The Whole Paper Fits in One Sigmoid: Implementing the SDAR Gate

#machinelearning #reinforcementlearning #python #aws

Recap. Part 1 framed the problem (trajectory reward is too coarse for multi-step agents) and SDAR's fix (a privileged teacher gives dense token-level guidance, filtered through a gate). Part 2 put the four-model system on AWS and counted the GPU cost. This part is the payoff: the actual gate, in PyTorch.

Honest label up front: what follows is a reference implementation - faithful to the paper's mechanism, written to be read and reasoned about. It is not a benchmarked run. I have no convergence curves to sell you; I have the machinery. (Part 4 designs the verification that money would buy.)

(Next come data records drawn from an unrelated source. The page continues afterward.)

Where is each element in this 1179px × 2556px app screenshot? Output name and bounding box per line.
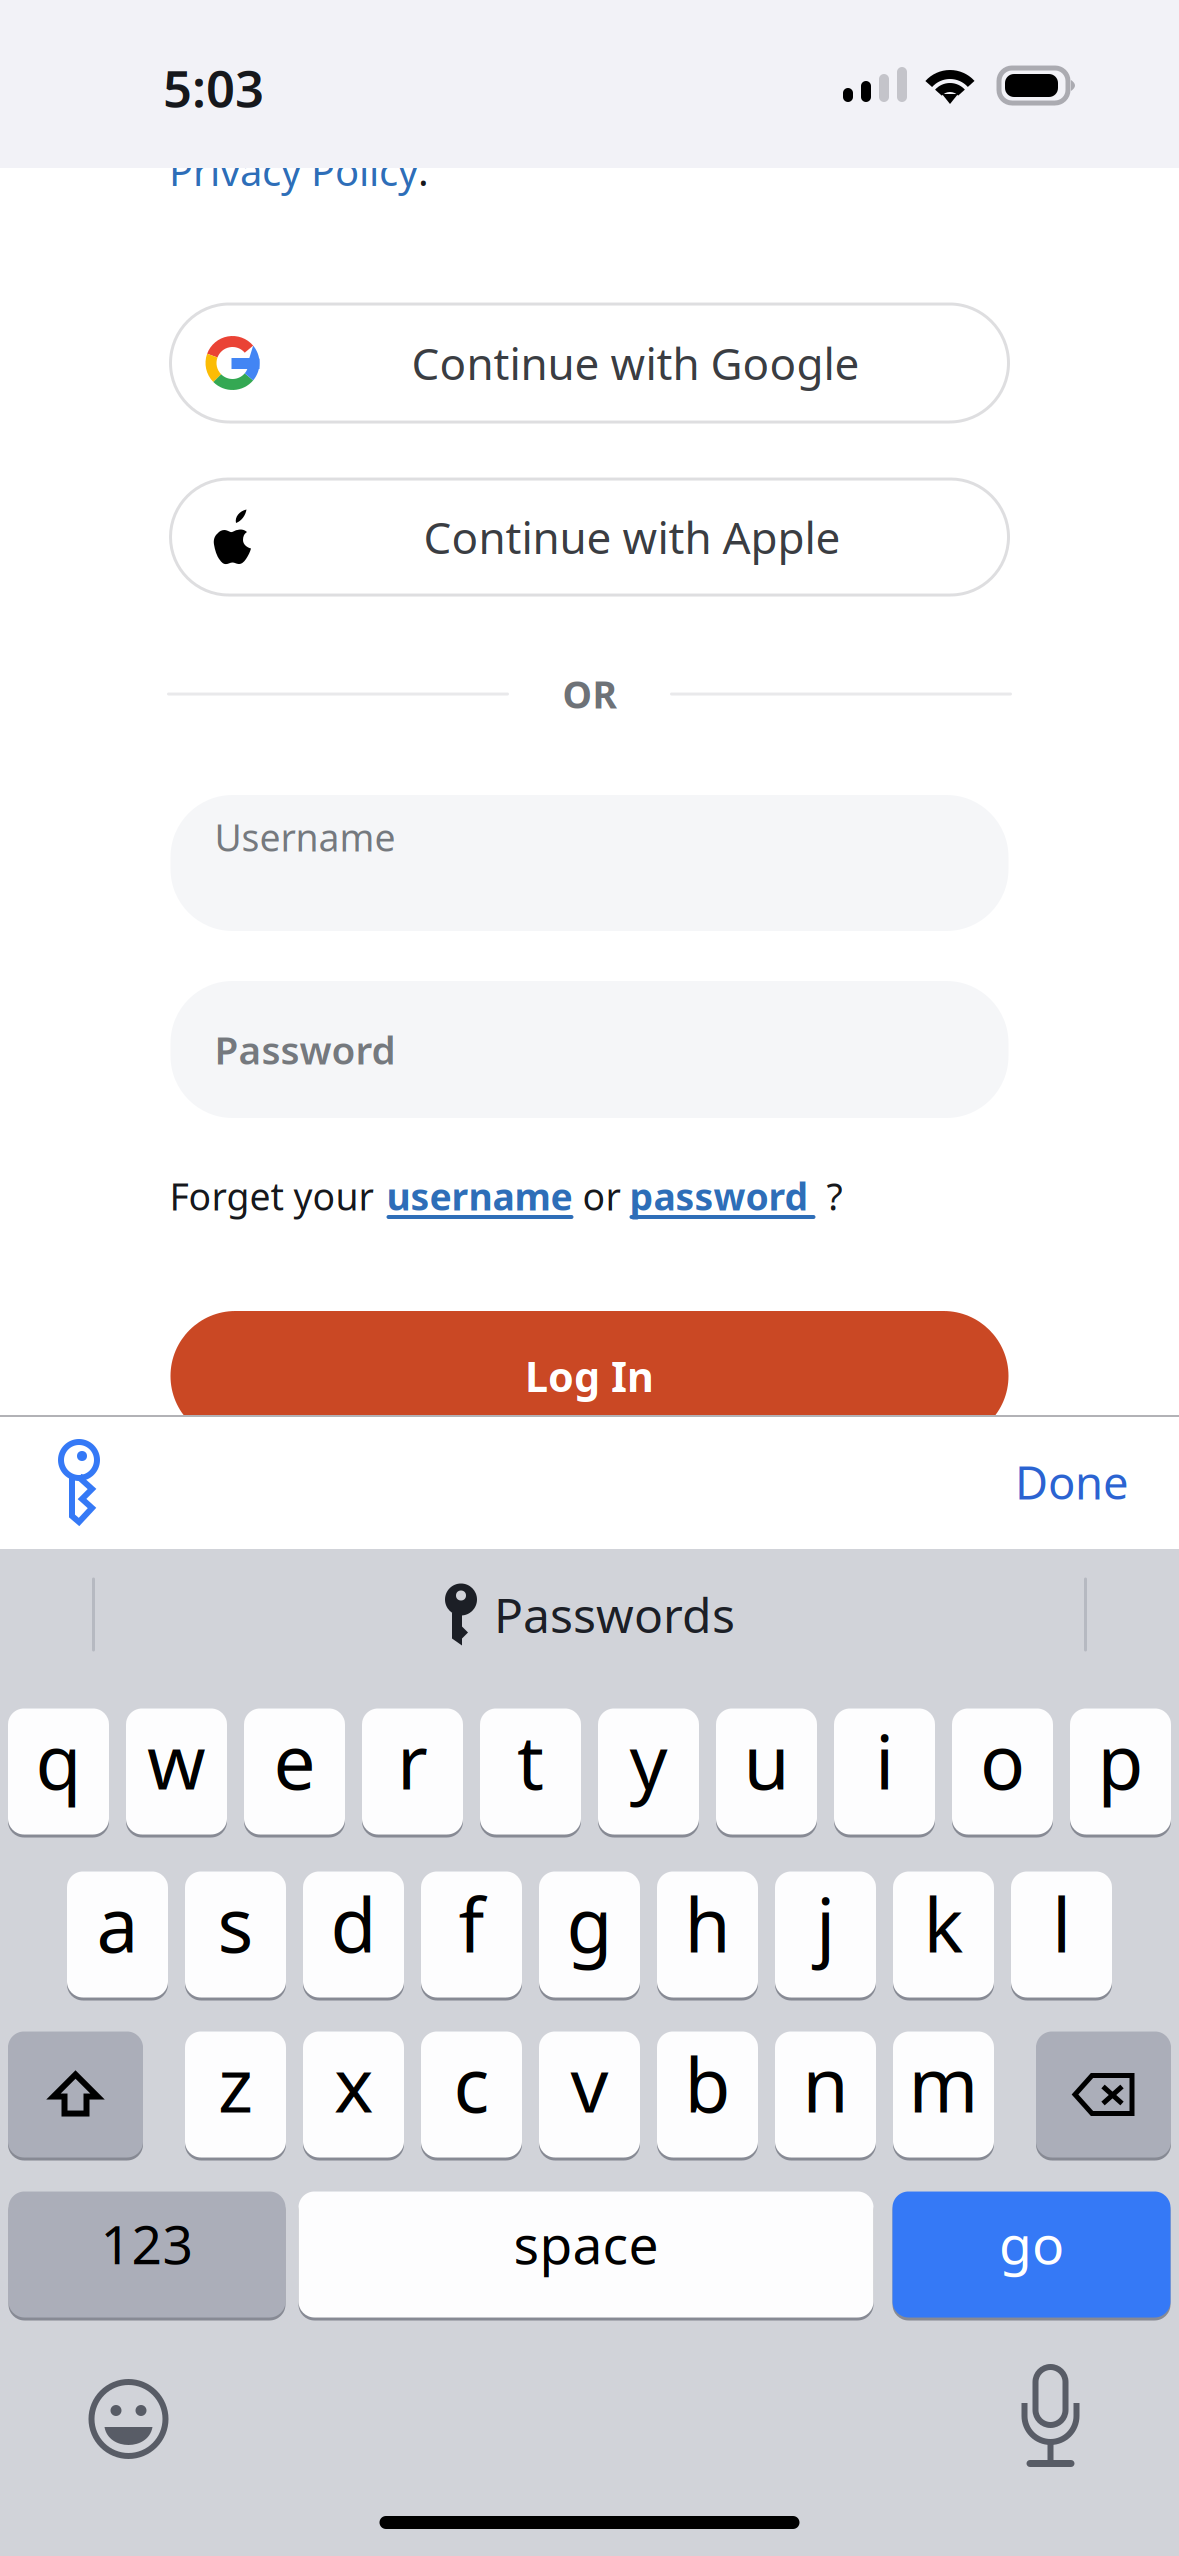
staticText: d bbox=[330, 1874, 376, 1973]
button[interactable]: Shift bbox=[8, 2030, 143, 2159]
staticText: . bbox=[418, 144, 429, 197]
staticText: OR bbox=[562, 669, 616, 719]
button[interactable]: a bbox=[67, 1870, 168, 1999]
staticText: o bbox=[980, 1711, 1025, 1810]
button[interactable]: u bbox=[716, 1707, 817, 1836]
staticText: j bbox=[816, 1874, 835, 1973]
staticText: 5:03 bbox=[163, 54, 264, 121]
staticText: k bbox=[924, 1874, 964, 1973]
button[interactable]: Continue with Apple bbox=[170, 479, 1008, 595]
button[interactable]: h bbox=[657, 1870, 758, 1999]
staticText: Log In bbox=[525, 1349, 654, 1404]
button[interactable]: Emoji bbox=[74, 2361, 184, 2477]
staticText: Continue with Apple bbox=[424, 508, 840, 566]
staticText: Privacy Policy bbox=[169, 144, 418, 197]
button[interactable]: username bbox=[386, 1168, 574, 1224]
staticText: z bbox=[218, 2034, 253, 2133]
staticText: g bbox=[566, 1874, 612, 1973]
button[interactable]: l bbox=[1011, 1870, 1112, 1999]
button[interactable]: b bbox=[657, 2030, 758, 2159]
staticText: p bbox=[1098, 1711, 1144, 1810]
button[interactable]: w bbox=[126, 1707, 227, 1836]
button[interactable]: z bbox=[185, 2030, 286, 2159]
button[interactable]: space bbox=[298, 2190, 874, 2319]
staticText: e bbox=[274, 1711, 316, 1810]
staticText: x bbox=[334, 2034, 373, 2133]
button[interactable]: password bbox=[630, 1168, 816, 1224]
staticText: Done bbox=[1015, 1452, 1129, 1512]
staticText: space bbox=[514, 2208, 658, 2279]
staticText: n bbox=[802, 2034, 848, 2133]
staticText: Forget your bbox=[170, 1171, 374, 1221]
button[interactable]: o bbox=[952, 1707, 1053, 1836]
staticText: c bbox=[454, 2034, 490, 2133]
button[interactable]: y bbox=[598, 1707, 699, 1836]
button[interactable]: 123 bbox=[8, 2190, 286, 2319]
button[interactable]: t bbox=[480, 1707, 581, 1836]
staticText: Passwords bbox=[494, 1583, 735, 1646]
staticText: f bbox=[458, 1874, 484, 1973]
button[interactable]: k bbox=[893, 1870, 994, 1999]
staticText: i bbox=[875, 1711, 894, 1810]
button[interactable]: m bbox=[893, 2030, 994, 2159]
staticText: t bbox=[517, 1711, 544, 1810]
button[interactable]: i bbox=[834, 1707, 935, 1836]
button[interactable]: x bbox=[303, 2030, 404, 2159]
button[interactable]: p bbox=[1070, 1707, 1171, 1836]
staticText: s bbox=[218, 1874, 254, 1973]
button[interactable]: v bbox=[539, 2030, 640, 2159]
staticText: 123 bbox=[100, 2208, 194, 2279]
staticText: m bbox=[908, 2034, 978, 2133]
button[interactable]: j bbox=[775, 1870, 876, 1999]
button[interactable]: Done bbox=[1015, 1415, 1129, 1549]
button[interactable]: Privacy Policy bbox=[169, 168, 418, 221]
button[interactable]: s bbox=[185, 1870, 286, 1999]
staticText: u bbox=[744, 1711, 790, 1810]
staticText: or bbox=[582, 1171, 620, 1221]
button[interactable]: Log In bbox=[170, 1311, 1008, 1441]
staticText: username bbox=[386, 1171, 572, 1221]
staticText: password bbox=[630, 1171, 808, 1221]
button[interactable]: Passwords bbox=[444, 1564, 735, 1664]
button[interactable]: d bbox=[303, 1870, 404, 1999]
staticText: h bbox=[684, 1874, 730, 1973]
staticText: q bbox=[36, 1711, 82, 1810]
staticText: v bbox=[570, 2034, 608, 2133]
button[interactable]: c bbox=[421, 2030, 522, 2159]
staticText: l bbox=[1052, 1874, 1071, 1973]
button[interactable]: f bbox=[421, 1870, 522, 1999]
button[interactable]: Continue with Google bbox=[170, 304, 1008, 422]
staticText: y bbox=[630, 1711, 668, 1810]
button[interactable]: q bbox=[8, 1707, 109, 1836]
staticText: w bbox=[147, 1711, 206, 1810]
staticText: ? bbox=[826, 1171, 842, 1221]
staticText: a bbox=[96, 1874, 138, 1973]
button[interactable]: Dictation bbox=[996, 2361, 1106, 2477]
staticText: r bbox=[397, 1711, 428, 1810]
button[interactable]: n bbox=[775, 2030, 876, 2159]
staticText: Continue with Google bbox=[412, 334, 860, 392]
button[interactable]: Delete bbox=[1036, 2030, 1171, 2159]
button[interactable]: go bbox=[892, 2190, 1170, 2319]
button[interactable]: Passwords bbox=[35, 1415, 125, 1549]
staticText: b bbox=[684, 2034, 730, 2133]
button[interactable]: g bbox=[539, 1870, 640, 1999]
staticText: Username bbox=[214, 812, 396, 862]
button[interactable]: e bbox=[244, 1707, 345, 1836]
button[interactable]: r bbox=[362, 1707, 463, 1836]
staticText: go bbox=[999, 2208, 1064, 2279]
staticText: Password bbox=[214, 1024, 396, 1075]
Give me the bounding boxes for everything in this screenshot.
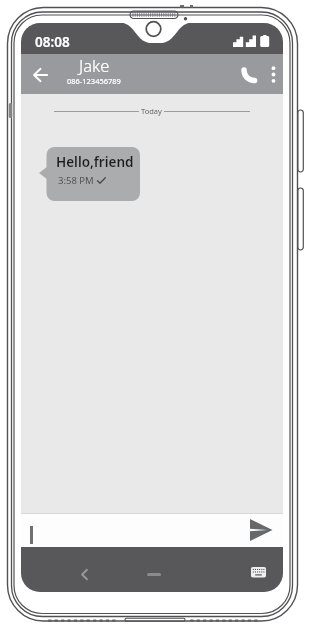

The claim: it's basically one sigmoid

Strip away the framework scaffolding and SDAR's entire contribution is a weighting coefficient on a distillation loss. Three moves:

Measure how much the teacher likes a token versus the student - the gap.
Squash that gap through a sigmoid to get a per-token weight in [0, 1].
Use that weight to scale a token-level distillation loss, then add it to the ordinary GRPO loss.

Positive gap (teacher more confident than student → genuine endorsement) → weight near 1 → distill hard. Negative gap (teacher less confident → a rejection that might just be noise) → weight near 0 → soften, don't obey. That asymmetry is the whole idea.

The math, slowly

For each generated token t, the teacher (with privileged context) and the student each assign a probability to the token that was actually produced. Define the gap as the difference in their log-probabilities:

gap_t = log p_teacher(token_t | privileged_context) − log p_student(token_t)

Pass it through a sigmoid to get the gate:

gate_t = σ(gap_t / τ)

τ is a temperature that stops the sigmoid from snapping to a hard 0/1 (more on that in the traps). The distillation signal itself is a per-token KL that pulls the student toward the teacher's full distribution:

KL_t = Σ_v  p_teacher(v) · ( log p_teacher(v) − log p_student(v) )

And the combined objective:

L_total = L_GRPO + λ · mean_t( gate_t · KL_t )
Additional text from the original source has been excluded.